▶ **Exercise prompt**
Look through the listing and report every line that has "header" in it.
==========
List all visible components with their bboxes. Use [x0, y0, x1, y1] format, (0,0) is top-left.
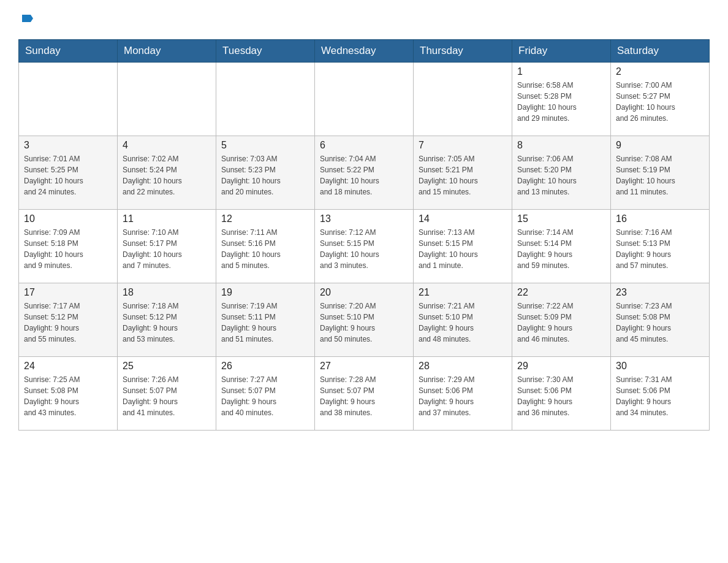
day-info: Sunrise: 7:28 AM Sunset: 5:07 PM Dayligh…	[320, 374, 408, 418]
weekday-header-sunday: Sunday	[19, 40, 118, 63]
day-number: 12	[221, 213, 309, 224]
calendar-cell: 23Sunrise: 7:23 AM Sunset: 5:08 PM Dayli…	[611, 283, 710, 357]
day-info: Sunrise: 7:30 AM Sunset: 5:06 PM Dayligh…	[517, 374, 605, 418]
calendar-cell: 11Sunrise: 7:10 AM Sunset: 5:17 PM Dayli…	[118, 210, 216, 283]
day-info: Sunrise: 7:19 AM Sunset: 5:11 PM Dayligh…	[221, 301, 309, 345]
day-number: 18	[123, 287, 211, 298]
day-number: 16	[616, 213, 704, 224]
weekday-header-tuesday: Tuesday	[216, 40, 315, 63]
day-info: Sunrise: 7:09 AM Sunset: 5:18 PM Dayligh…	[24, 227, 112, 271]
day-info: Sunrise: 6:58 AM Sunset: 5:28 PM Dayligh…	[517, 80, 605, 124]
week-row-2: 3Sunrise: 7:01 AM Sunset: 5:25 PM Daylig…	[19, 136, 710, 210]
day-info: Sunrise: 7:10 AM Sunset: 5:17 PM Dayligh…	[123, 227, 211, 271]
weekday-header-row: SundayMondayTuesdayWednesdayThursdayFrid…	[19, 40, 710, 63]
calendar-cell: 19Sunrise: 7:19 AM Sunset: 5:11 PM Dayli…	[216, 283, 315, 357]
calendar-cell: 17Sunrise: 7:17 AM Sunset: 5:12 PM Dayli…	[19, 283, 118, 357]
day-number: 2	[616, 66, 704, 77]
day-info: Sunrise: 7:03 AM Sunset: 5:23 PM Dayligh…	[221, 153, 309, 197]
calendar-cell: 15Sunrise: 7:14 AM Sunset: 5:14 PM Dayli…	[512, 210, 611, 283]
calendar-cell	[414, 63, 512, 136]
day-info: Sunrise: 7:17 AM Sunset: 5:12 PM Dayligh…	[24, 301, 112, 345]
weekday-header-thursday: Thursday	[414, 40, 512, 63]
day-number: 22	[517, 287, 605, 298]
day-info: Sunrise: 7:31 AM Sunset: 5:06 PM Dayligh…	[616, 374, 704, 418]
day-info: Sunrise: 7:25 AM Sunset: 5:08 PM Dayligh…	[24, 374, 112, 418]
day-number: 9	[616, 140, 704, 151]
calendar-cell: 28Sunrise: 7:29 AM Sunset: 5:06 PM Dayli…	[414, 357, 512, 431]
calendar-cell: 18Sunrise: 7:18 AM Sunset: 5:12 PM Dayli…	[118, 283, 216, 357]
day-number: 19	[221, 287, 309, 298]
day-number: 21	[419, 287, 507, 298]
day-info: Sunrise: 7:20 AM Sunset: 5:10 PM Dayligh…	[320, 301, 408, 345]
day-number: 6	[320, 140, 408, 151]
day-info: Sunrise: 7:18 AM Sunset: 5:12 PM Dayligh…	[123, 301, 211, 345]
calendar-cell: 29Sunrise: 7:30 AM Sunset: 5:06 PM Dayli…	[512, 357, 611, 431]
day-number: 27	[320, 361, 408, 372]
logo-general	[18, 12, 33, 27]
calendar-cell	[315, 63, 414, 136]
calendar-cell: 30Sunrise: 7:31 AM Sunset: 5:06 PM Dayli…	[611, 357, 710, 431]
day-number: 28	[419, 361, 507, 372]
svg-marker-1	[31, 15, 33, 22]
day-number: 3	[24, 140, 112, 151]
day-number: 17	[24, 287, 112, 298]
week-row-5: 24Sunrise: 7:25 AM Sunset: 5:08 PM Dayli…	[19, 357, 710, 431]
calendar-cell: 3Sunrise: 7:01 AM Sunset: 5:25 PM Daylig…	[19, 136, 118, 210]
calendar-cell: 7Sunrise: 7:05 AM Sunset: 5:21 PM Daylig…	[414, 136, 512, 210]
day-number: 20	[320, 287, 408, 298]
weekday-header-monday: Monday	[118, 40, 216, 63]
day-number: 24	[24, 361, 112, 372]
calendar-cell: 2Sunrise: 7:00 AM Sunset: 5:27 PM Daylig…	[611, 63, 710, 136]
weekday-header-wednesday: Wednesday	[315, 40, 414, 63]
day-number: 30	[616, 361, 704, 372]
calendar-cell: 21Sunrise: 7:21 AM Sunset: 5:10 PM Dayli…	[414, 283, 512, 357]
calendar-cell	[19, 63, 118, 136]
day-number: 11	[123, 213, 211, 224]
page-header	[18, 12, 710, 27]
calendar-cell: 13Sunrise: 7:12 AM Sunset: 5:15 PM Dayli…	[315, 210, 414, 283]
day-info: Sunrise: 7:23 AM Sunset: 5:08 PM Dayligh…	[616, 301, 704, 345]
calendar-cell: 4Sunrise: 7:02 AM Sunset: 5:24 PM Daylig…	[118, 136, 216, 210]
day-number: 23	[616, 287, 704, 298]
calendar-cell: 27Sunrise: 7:28 AM Sunset: 5:07 PM Dayli…	[315, 357, 414, 431]
svg-marker-0	[22, 15, 31, 22]
day-info: Sunrise: 7:05 AM Sunset: 5:21 PM Dayligh…	[419, 153, 507, 197]
day-info: Sunrise: 7:06 AM Sunset: 5:20 PM Dayligh…	[517, 153, 605, 197]
day-number: 15	[517, 213, 605, 224]
day-info: Sunrise: 7:29 AM Sunset: 5:06 PM Dayligh…	[419, 374, 507, 418]
day-number: 4	[123, 140, 211, 151]
calendar-cell: 24Sunrise: 7:25 AM Sunset: 5:08 PM Dayli…	[19, 357, 118, 431]
calendar-cell: 10Sunrise: 7:09 AM Sunset: 5:18 PM Dayli…	[19, 210, 118, 283]
day-info: Sunrise: 7:02 AM Sunset: 5:24 PM Dayligh…	[123, 153, 211, 197]
day-info: Sunrise: 7:22 AM Sunset: 5:09 PM Dayligh…	[517, 301, 605, 345]
day-number: 5	[221, 140, 309, 151]
day-info: Sunrise: 7:13 AM Sunset: 5:15 PM Dayligh…	[419, 227, 507, 271]
day-info: Sunrise: 7:08 AM Sunset: 5:19 PM Dayligh…	[616, 153, 704, 197]
day-info: Sunrise: 7:12 AM Sunset: 5:15 PM Dayligh…	[320, 227, 408, 271]
day-info: Sunrise: 7:16 AM Sunset: 5:13 PM Dayligh…	[616, 227, 704, 271]
day-number: 14	[419, 213, 507, 224]
day-number: 8	[517, 140, 605, 151]
day-info: Sunrise: 7:21 AM Sunset: 5:10 PM Dayligh…	[419, 301, 507, 345]
weekday-header-friday: Friday	[512, 40, 611, 63]
calendar-cell: 9Sunrise: 7:08 AM Sunset: 5:19 PM Daylig…	[611, 136, 710, 210]
day-info: Sunrise: 7:27 AM Sunset: 5:07 PM Dayligh…	[221, 374, 309, 418]
calendar-cell: 14Sunrise: 7:13 AM Sunset: 5:15 PM Dayli…	[414, 210, 512, 283]
day-number: 7	[419, 140, 507, 151]
calendar-cell: 8Sunrise: 7:06 AM Sunset: 5:20 PM Daylig…	[512, 136, 611, 210]
calendar-cell: 5Sunrise: 7:03 AM Sunset: 5:23 PM Daylig…	[216, 136, 315, 210]
calendar-cell: 25Sunrise: 7:26 AM Sunset: 5:07 PM Dayli…	[118, 357, 216, 431]
week-row-1: 1Sunrise: 6:58 AM Sunset: 5:28 PM Daylig…	[19, 63, 710, 136]
day-info: Sunrise: 7:26 AM Sunset: 5:07 PM Dayligh…	[123, 374, 211, 418]
day-number: 25	[123, 361, 211, 372]
day-info: Sunrise: 7:14 AM Sunset: 5:14 PM Dayligh…	[517, 227, 605, 271]
calendar-cell: 6Sunrise: 7:04 AM Sunset: 5:22 PM Daylig…	[315, 136, 414, 210]
day-info: Sunrise: 7:01 AM Sunset: 5:25 PM Dayligh…	[24, 153, 112, 197]
weekday-header-saturday: Saturday	[611, 40, 710, 63]
calendar-cell: 20Sunrise: 7:20 AM Sunset: 5:10 PM Dayli…	[315, 283, 414, 357]
logo	[18, 12, 33, 27]
day-number: 13	[320, 213, 408, 224]
calendar-cell: 16Sunrise: 7:16 AM Sunset: 5:13 PM Dayli…	[611, 210, 710, 283]
calendar-cell: 22Sunrise: 7:22 AM Sunset: 5:09 PM Dayli…	[512, 283, 611, 357]
week-row-4: 17Sunrise: 7:17 AM Sunset: 5:12 PM Dayli…	[19, 283, 710, 357]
==========
▶ **Output below**
weekday-header-sunday: Sunday	[19, 40, 118, 63]
weekday-header-tuesday: Tuesday	[216, 40, 315, 63]
weekday-header-row: SundayMondayTuesdayWednesdayThursdayFrid…	[19, 40, 710, 63]
weekday-header-thursday: Thursday	[414, 40, 512, 63]
weekday-header-monday: Monday	[118, 40, 216, 63]
weekday-header-wednesday: Wednesday	[315, 40, 414, 63]
page-header	[18, 12, 710, 27]
weekday-header-friday: Friday	[512, 40, 611, 63]
weekday-header-saturday: Saturday	[611, 40, 710, 63]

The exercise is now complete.